Male or female patient aged between 50 to 75 years old (both included);

Patient with mild to moderate essential hypertension at enrollment, which defined as the following:

Patient must have mean sitting SBP ≥140 and <180 mmHg or mean sitting DBP ≥90 and <110 mmHg at enrollment;

Patient with normal serum potassium;

Patient or his/her legally acceptance representative has signed the written informed consent form.

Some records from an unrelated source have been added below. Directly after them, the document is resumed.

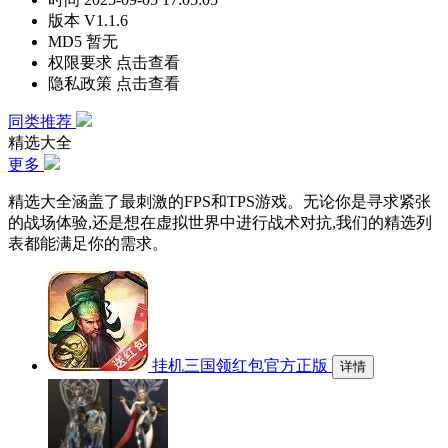
版本
V1.1.6
MD5
暂无
权限要求
点击查看
隐私政策
点击查看
同类推荐
精选大全
更多
精选大全涵盖了最刺激的FPS和TPS游戏。无论你是寻求紧张
的战场体验,还是想在虚拟世界中进行战术对抗,我们的精选列
表都能满足你的需求。
挂机三国领红包官方正版
详情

Patient with severe hypertension (mean sitting DBP ≥ 110 mmHg or mean sitting SBP ≥ 180 mmHg);

Patient with secondary hypertension, such as coarctation of aorta, hyperaldosteronism, unilateral or bilateral renal artery stenosis, Cushing's disease, pheochromocytoma, polycystic kidney disease, etc;

Patient is under treatment with beta-blocker prior to enrollment;

A definite diagnosis or unstable of cardiovascular disease, including angina pectoris, myocardial infarction, coronary artery bypass graft, percutaneous transluminal coronary angioplasty, transient ischemic attack, stroke, arrhythmia and heart failure within 3 months before signing the written informed consent form;

Patient with concomitant endocrine diseases or type 1 Diabetes Mellitus;

Patient with type 2 Diabetes Mellitus with poor glucose control (glycosylated hemoglobin > 9% or fasting blood sugar > 250 mg/dL at enrollment) or under insulin treatment;

Patient with clinically unstable disease such as known collagen or auto-immune disease or other malignant disease requiring current medication;

Patient with bilateral renal artery stenosis, solitary kidney or post renal transplant;

Patient with clinically relevant hematological disease;

Hepatic or renal dysfunction as defined by the following parameters:

• ALT or AST > 2 times upper limit of normal,
• Total bilirubin > 2 times upper limit of normal,
• Serum creatinine >2.0 mg/dl;

Female patient who is pregnant or lactating;

Patient with substance abuse (including alcohol) history for the past two years;

Known or suspected contraindications, including allergy to DMTA07 or calcium channel blockers;

Patient received other investigational drug or device within 30 days before signing the written informed consent form;

Patient with any other serious disease considered by the investigator(s) not in the condition to enter the trial.